Commit Graph

10 Commits

Author SHA1 Message Date
Baoquan He
69d61bb3e3
update 98-kexec rules for crash hotplug
In kernel, with the support of cpu/memory hotplug on crash, kdump
reloading only needs to update the elfcorehdr.

To realize the benefits, we need prevent udev from updating kdump
kernel on hot un/plug changes when detecting that the crash_hotplug
sysfs nodes are present.

Link: https://lore.kernel.org/lkml/20230814214446.6659-1-eric.devolder@oracle.com/
Link: https://git.kernel.org/pub/scm/linux/kernel/git/torvalds/linux.git/commit/?id=d68b4b6f307d155475cce541f2aee938032ed22e
Signed-off-by: Baoquan He <bhe@redhat.com>
2024-05-31 11:32:26 +08:00
Kairui Song
3a36568581 Make udev reload rules quiet during bootup
In commit 1c97aee and commit 227c185 udev rules was rewritten to use
systemd-run to run in a non-blocking mode. The problem is that it's a
bit noise, especially on machine bootup, systemd will always generate
extra logs for service start, you might see your journal full of lines
like these if you have many CPUs (each CPU generates a udev event on
boot):

...
Nov 22 22:23:05 localhost systemd[1]: Started /usr/lib/udev/kdump-udev-throttler.
Nov 22 22:23:05 localhost systemd[1]: Started /usr/lib/udev/kdump-udev-throttler.
Nov 22 22:23:05 localhost systemd[1]: Started /usr/lib/udev/kdump-udev-throttler.
Nov 22 22:23:05 localhost systemd[1]: Started /usr/lib/udev/kdump-udev-throttler.
...

While system is still booting up, kdump service is not started yet, so
systemd-run calls will end up doing nothing, the throttler being called
by systemd-run will just exit if kdump is not loaded.

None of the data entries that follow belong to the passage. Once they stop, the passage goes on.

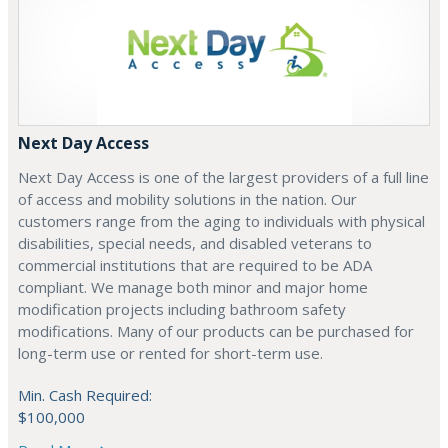
Next Day Access
Next Day Access is one of the largest providers of a full line
of access and mobility solutions in the nation. Our
customers range from the aging to individuals with physical
disabilities, special needs, and disabled veterans to
commercial institutions that are required to be ADA
compliant. We manage both minor and major home
modification projects including bathroom safety
modifications. Many of our products can be purchased for
long-term use or rented for short-term use.
Min. Cash Required:
$100,000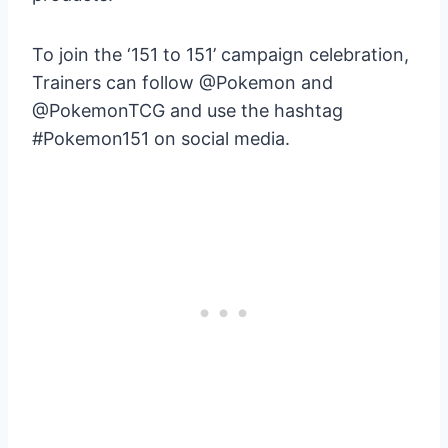
To join the ‘151 to 151’ campaign celebration,
Trainers can follow @Pokemon and
@PokemonTCG and use the hashtag
#Pokemon151 on social media.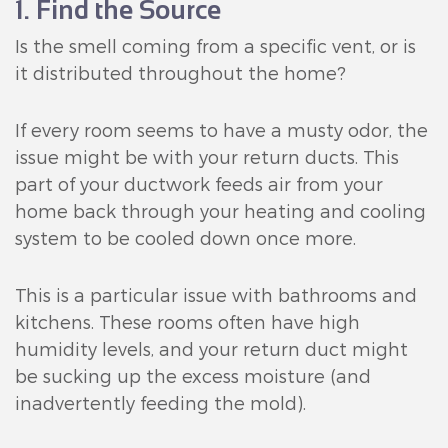
1. Find the Source
Is the smell coming from a specific vent, or is
it distributed throughout the home?
If every room seems to have a musty odor, the
issue might be with your return ducts. This
part of your ductwork feeds air from your
home back through your heating and cooling
system to be cooled down once more.
This is a particular issue with bathrooms and
kitchens. These rooms often have high
humidity levels, and your return duct might
be sucking up the excess moisture (and
inadvertently feeding the mold).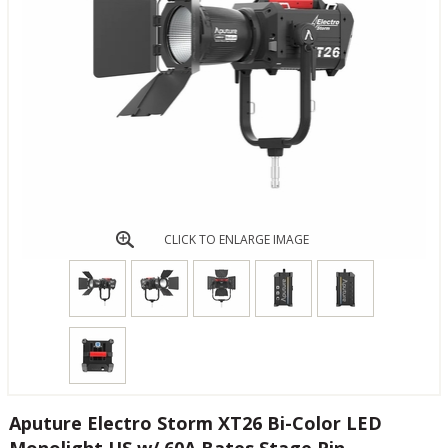
CLICK TO ENLARGE IMAGE
Aputure Electro Storm XT26 Bi-Color LED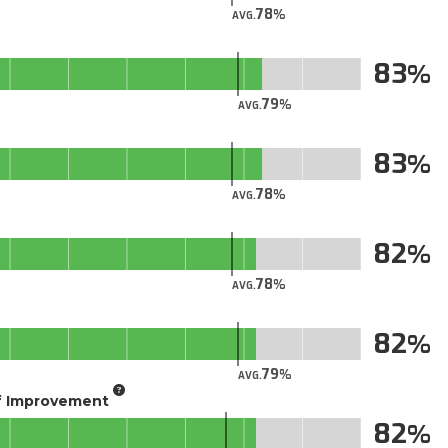
78
AVG.
83
79
AVG.
83
78
AVG.
82
78
AVG.
82
79
AVG.
of Improvement
82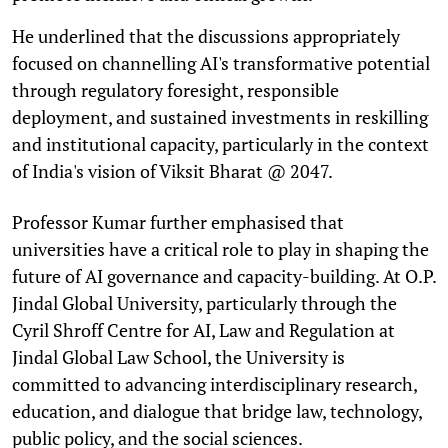
He underlined that the discussions appropriately
focused on channelling AI's transformative potential
through regulatory foresight, responsible
deployment, and sustained investments in reskilling
and institutional capacity, particularly in the context
of India's vision of Viksit Bharat @ 2047.
Professor Kumar further emphasised that
universities have a critical role to play in shaping the
future of AI governance and capacity-building. At O.P.
Jindal Global University, particularly through the
Cyril Shroff Centre for AI, Law and Regulation at
Jindal Global Law School, the University is
committed to advancing interdisciplinary research,
education, and dialogue that bridge law, technology,
public policy, and the social sciences.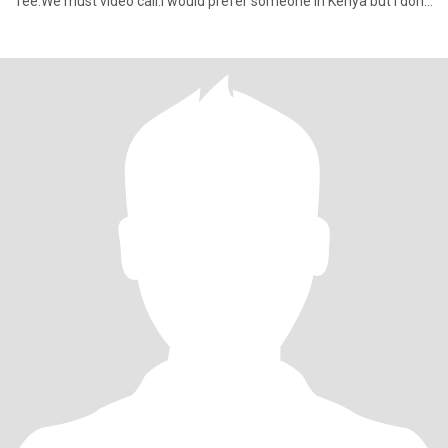
fee.We must video call.I would prefer someone in Kenya but I don’t
m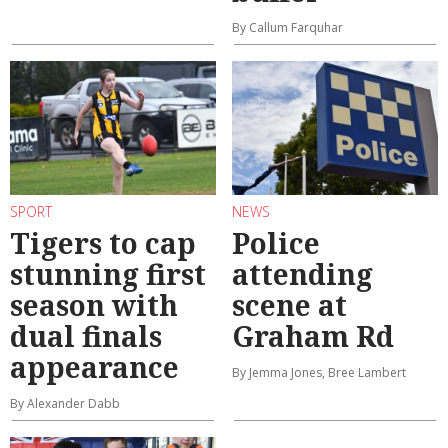
By Callum Farquhar
SPORT
NEWS
Tigers to cap
Police
stunning first
attending
season with
scene at
dual finals
Graham Rd
appearance
By Jemma Jones, Bree Lambert
By Alexander Dabb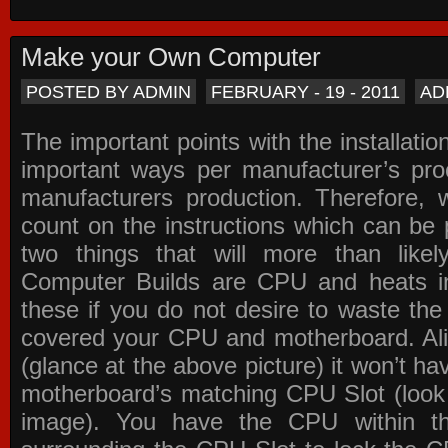
Make your Own Computer
POSTED BY ADMIN
FEBRUARY - 19 - 2011
AD
The important points with the installation
important ways per manufacturer’s pro
manufacturers production. Therefore, w
count on the instructions which can be
two things that will more than lik
Computer Builds are CPU and heats in
these if you do not desire to waste th
covered your CPU and motherboard. Ali
(glance at the above picture) it won’t ha
motherboard’s matching CPU Slot (look
image). You have the CPU within th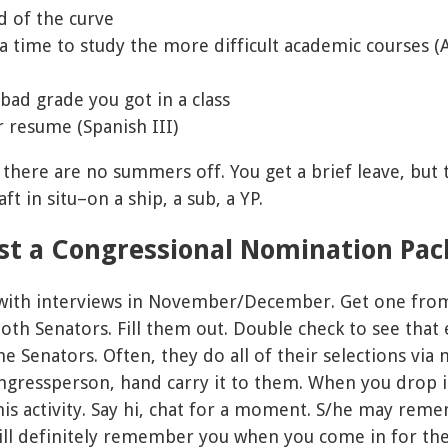
d of the curve
ra time to study the more difficult academic courses (A
bad grade you got in a class
r resume (Spanish III)
 there are no summers off. You get a brief leave, but t
ft in situ–on a ship, a sub, a YP.
est a Congressional Nomination Pa
, with interviews in November/December. Get one fro
h Senators. Fill them out. Double check to see that e
he Senators. Often, they do all of their selections via
ngressperson, hand carry it to them. When you drop it
this activity. Say hi, chat for a moment. S/he may re
ll definitely remember you when you come in for the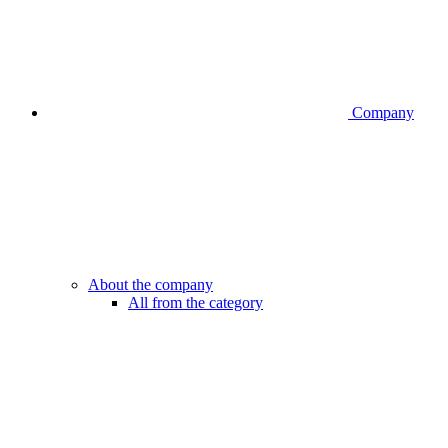
Company
About the company
All from the category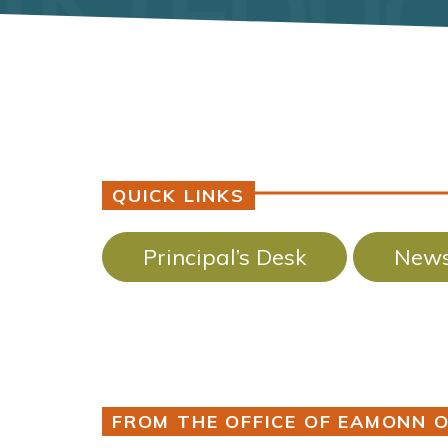
QUICK LINKS
Principal’s Desk
News
FROM THE OFFICE OF EAMONN O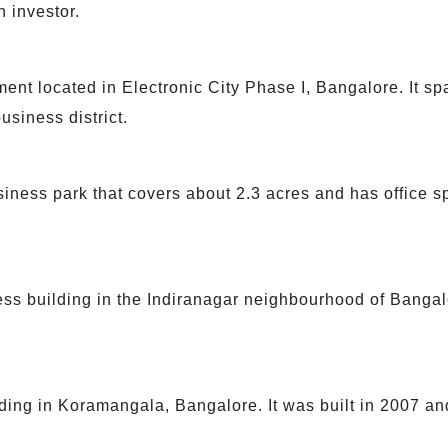
 investor.
ent located in Electronic City Phase I, Bangalore. It sp
usiness district.
ness park that covers about 2.3 acres and has office s
s building in the Indiranagar neighbourhood of Bangalor
ding in Koramangala, Bangalore. It was built in 2007 and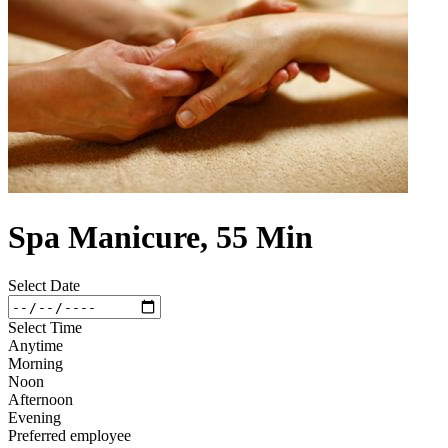
Spa Manicure, 55 Min
Select Date
Select Time
Anytime
Morning
Noon
Afternoon
Evening
Preferred employee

This patch avoid systemd-run from being called at first place if kdump
service is not running by checking kdump.service status in udev rule,
so there won't be unnecessary logs.

Also remove the kdump service checking logic in kdump-udev-throttler as
udev is the only expected callee of this script, if it's not being
called at first place when kdump service is running, this checking will
be redundant. And even if any user called this script manually, it will
still work well as this script will call 'kdumpctl reload', it reload
the kdump resource only if kdump is loaded already.

Signed-off-by: Kairui Song <kasong@redhat.com>
Acked-by: Dave Young <dyoung@redhat.com>
2018-12-06 17:44:03 +08:00
Kairui Song
1c97aee728 Throttle kdump reload request triggered by udev event
Previously, kdump will restart / reload for many times on hotplug
event, especially memory hotplug events. Hotplugged memory may
generate many udev event as memory are managed and hotplugged in
small chunks by the kernel.

This results in unnecessary system workload and an actually longer
delay of kdump reload and the hotplug event, as udev will either
get blocked or kdumpctl will be waiting for other triggered operation.

To fix this, introduce a kdump-udev-throttler as an agent which will
be called by udev and merge concurrent kdump restart requests. Tested
with a Hyper-V VM which is failing due to udev timeout previously,
no new issues found.

Signed-off-by: Kairui Song <kasong@redhat.com>
Acked-by: Dave Young <dyoung@redhat.com>
2018-11-01 22:33:17 +08:00
Kairui Song
227c18506c Rewrite kdump's udev rules
According to udev's man page, PROGRAM is either used to determine
device's name or whether the device matches the rule. So we should
use RUN insteand. Meanwhile, both RUN / PROGRAM only accepts very
short-running foreground tasks, but kdump restart may take a long
time if there are any device changes that will lead to image rebuild,
which may lead to buggy behavior.

On the other hand, memory / CPU hot plug should never trigger a
initramfs rebuild.

To solve this problem, we will use new introduced "kdumpctl reload"
instead, and use systemd-run to create a transient service unit for
the reload and run it in no-block mode, so udev won't be blocked by
anything.

We need to make systemd-run execute in non-blocking mode, and do not
synchronously wait for the operation to finish, because udev expect
the command line in RUN to be finished immediately, however, kdumpctl
reload may take 0.5-1s for an ordinary reload, or even slower on some
machines. So we give systemd-run an explicit --no-block option to run
in non-blocking mode. Without --no-blocking, systemd-run will verify,
enqueue and wait for the operation to finish. By using the --no-block
option, systemd-run will only verify and enqueue the unit then
return. In this way, we make sure the command is executed
asynchronously, and the status will be monitored and logged by
systemd, which is reliable and non-blocking.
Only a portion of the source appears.